Data cleanup: chaining, group-map-reduce, simple map

We'll first clean up the data in input_polls, as we want to calculate the average results of various polls at the state level. We'll also get rid of unnecessary/empty attributes. Finally we'll store the result in a new table:

First let's create a new table that will contain the clean data.

r.db("test").tableCreate("polls")

Then let's rework the data and save it in polls. We are going to group polls per state and compute the average score for each party.

r.table("polls").insert(
    r.table("input_polls")
     .group("id")         // We group the table by `id`, which is the state name.
     .pluck('Dem', 'GOP') // We pluck out the poll results we care about.
     .merge({polls: 1})   // And finally, we add an extra field `polls: 1` to each row.
     .reduce(function(left, right){
        // We reduce over the polls, adding up the results and keeping
        // track of the total number of polls.
        return {
            Dem: left("Dem").add(right("Dem")),
            GOP: left("GOP").add(right("GOP")),
            polls: left("polls").add(right("polls"))
        };
     }).ungroup().map(function(state){
         // We ungroup and divide the fields `Dem` and `GOP` for each state
         // by the number of polls to get the average result per state.
         return {
             Dem: state("reduction")("Dem").div(state("reduction")("polls")),
             GOP: state("reduction")("GOP").div(state("reduction")("polls")),
             polls: state("reduction")("polls"),
             id: state("group")
         };
     })
)

If everything went well, you should see that we inserted 51 documents (one per state plus one for Washington DC).

{
    "unchanged":0,
    "skipped":0,
    "replaced":0,
    "inserted":51,
    "errors":0,
    "deleted":0
}

If you take a look at the Arizona state

r.table('polls').get("Arizona")

You should get back this document:

{
    "Dem": 42.294117647058826,
    "GOP": 48.294117647058826,
    "polls": 17,
    "id": "Arizona"
}

Data analysis: projections, JOINs, orderby, group-map-reduce

Based on this data let's try to see if we can figure out how many voters a party would need to turn to win the states.
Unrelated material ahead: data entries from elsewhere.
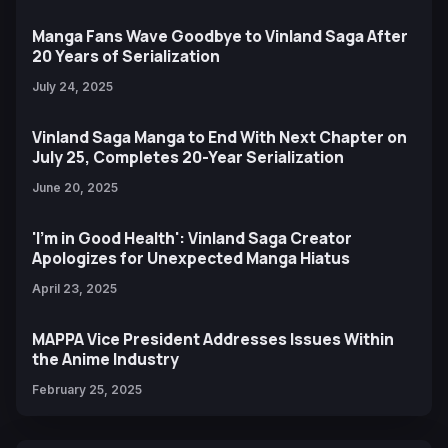
Manga Fans Wave Goodbye to Vinland Saga After
20 Years of Serialization
July 24, 2025
Vinland Saga Manga to End With Next Chapter on
July 25, Completes 20-Year Serialization
June 20, 2025
'I'm in Good Health': Vinland Saga Creator
Apologizes for Unexpected Manga Hiatus
April 23, 2025
MAPPA Vice President Addresses Issues Within
the Anime Industry
February 25, 2025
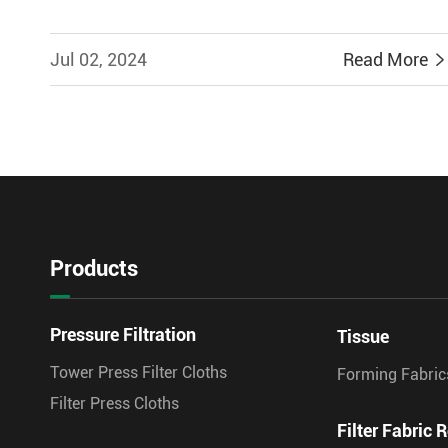
Jul 02, 2024
Read More
Products
Pressure Filtration
Tissue
Tower Press Filter Cloths
Forming Fabric
Filter Press Cloths
Filter Fabric R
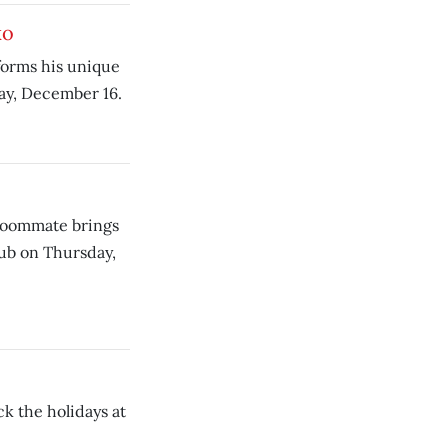
ko
forms his unique
day, December 16.
 roommate brings
lub on Thursday,
k the holidays at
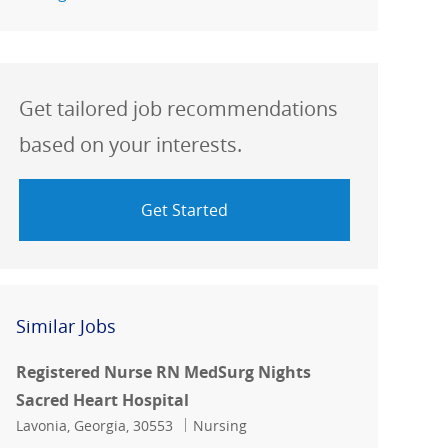
Get tailored job recommendations
based on your interests.
Get Started
Similar Jobs
Registered Nurse RN MedSurg Nights
Sacred Heart Hospital
Location
Category
Lavonia, Georgia, 30553
Nursing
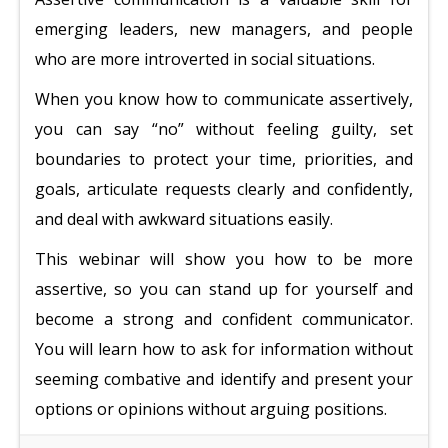
emerging leaders, new managers, and people
who are more introverted in social situations.
When you know how to communicate assertively,
you can say “no” without feeling guilty, set
boundaries to protect your time, priorities, and
goals, articulate requests clearly and confidently,
and deal with awkward situations easily.
This webinar will show you how to be more
assertive, so you can stand up for yourself and
become a strong and confident communicator.
You will learn how to ask for information without
seeming combative and identify and present your
options or opinions without arguing positions.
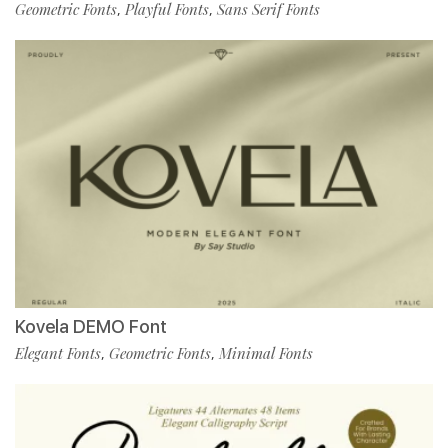
Geometric Fonts
Playful Fonts
Sans Serif Fonts
,
,
Kovela DEMO Font
Elegant Fonts
Geometric Fonts
Minimal Fonts
,
,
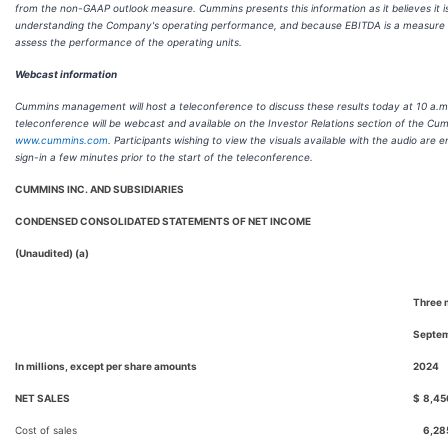
from the non-GAAP outlook measure. Cummins presents this information as it believes it is
understanding the Company's operating performance, and because EBITDA is a measure u
assess the performance of the operating units.
Webcast information
Cummins management will host a teleconference to discuss these results today at 10 a.m
teleconference will be webcast and available on the Investor Relations section of the Cu
www.cummins.com
. Participants wishing to view the visuals available with the audio are
sign-in a few minutes prior to the start of the teleconference.
CUMMINS INC. AND SUBSIDIARIES
CONDENSED CONSOLIDATED STATEMENTS OF NET INCOME
(Unaudited) (a)
Three 
Septem
In millions, except per share amounts
2024
NET SALES
$
8,45
Cost of sales
6,28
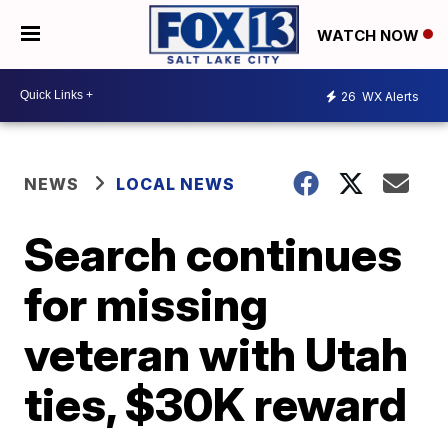
WATCH NOW
26
WX Alerts
NEWS
LOCAL NEWS
Search continues
for missing
veteran with Utah
ties, $30K reward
For the sake of this post, we'll go with the Democrats.

Let's start with what estimates polls project at the county level by JOINing the polls and county_stats tables:

r.table('county_stats').eqJoin('Stname', r.table('polls')) // equi join of the two tables
    .zip() // flatten the results
    .pluck('Stname', 'state', 'county', 'ctyname', 'CENSUS2010POP', 'POPESTIMATE2011', 'Dem', 'GOP') // projection

Building on this query, next we can find the counties where the Democrats are in minority:

r.table('county_stats').eqJoin('Stname', r.table('polls'))
    .zip()
    .pluck('Stname', 'state', 'county', 'ctyname', 'CENSUS2010POP', 'POPESTIMATE2011', 'Dem', 'GOP')
    .filter(function(doc) { return doc('Dem').lt(doc('GOP')) })

Or even better where Democrats are within 15% of the Republicans:

r.table('county_stats').eqJoin('Stname', r.table('polls'))
    .zip()
    .pluck('Stname', 'state', 'county', 'ctyname', 'CENSUS2010POP', 'POPESTIMATE2011', 'Dem', 'GOP')
    .filter(function(doc) { return doc('Dem').lt(doc('GOP')).and(doc('GOP').sub(doc('Dem')).lt(15)) })

The last step in answering the initial question of how many voters should the Democrats win to turn the results is just a group/map/sum away:

r.table('county_stats').eqJoin('Stname', r.table('polls')).zip()
    .pluck('Stname', 'state', 'county', 'ctyname', 'CENSUS2010POP', 'POPESTIMATE2011', 'Dem', 'GOP')
    .filter(function(doc) { return doc('Dem').lt(doc('GOP')).and(doc('GOP').sub(doc('Dem')).lt(15)) })
    .group('Stname')
    .map(function(doc){return doc('POPESTIMATE2011').mul(doc("GOP").sub(doc("Dem"))).div(100);})
    .sum()

And the outcome of our quick presidential election data analysis that addresses the question how many voters the Democrat party would need to turn to win the states (this assumes 100% turnout of the entire population of a state):

Data analysis with RethinkDB

If you followed along, the queries above should have given you a taste of ReQL: chaining, projections, order by, JOINs, group. Of course this tutorial isn't statistically significant. If you interested in statistically significant results, checkout the election statistics superhero Nate Silver.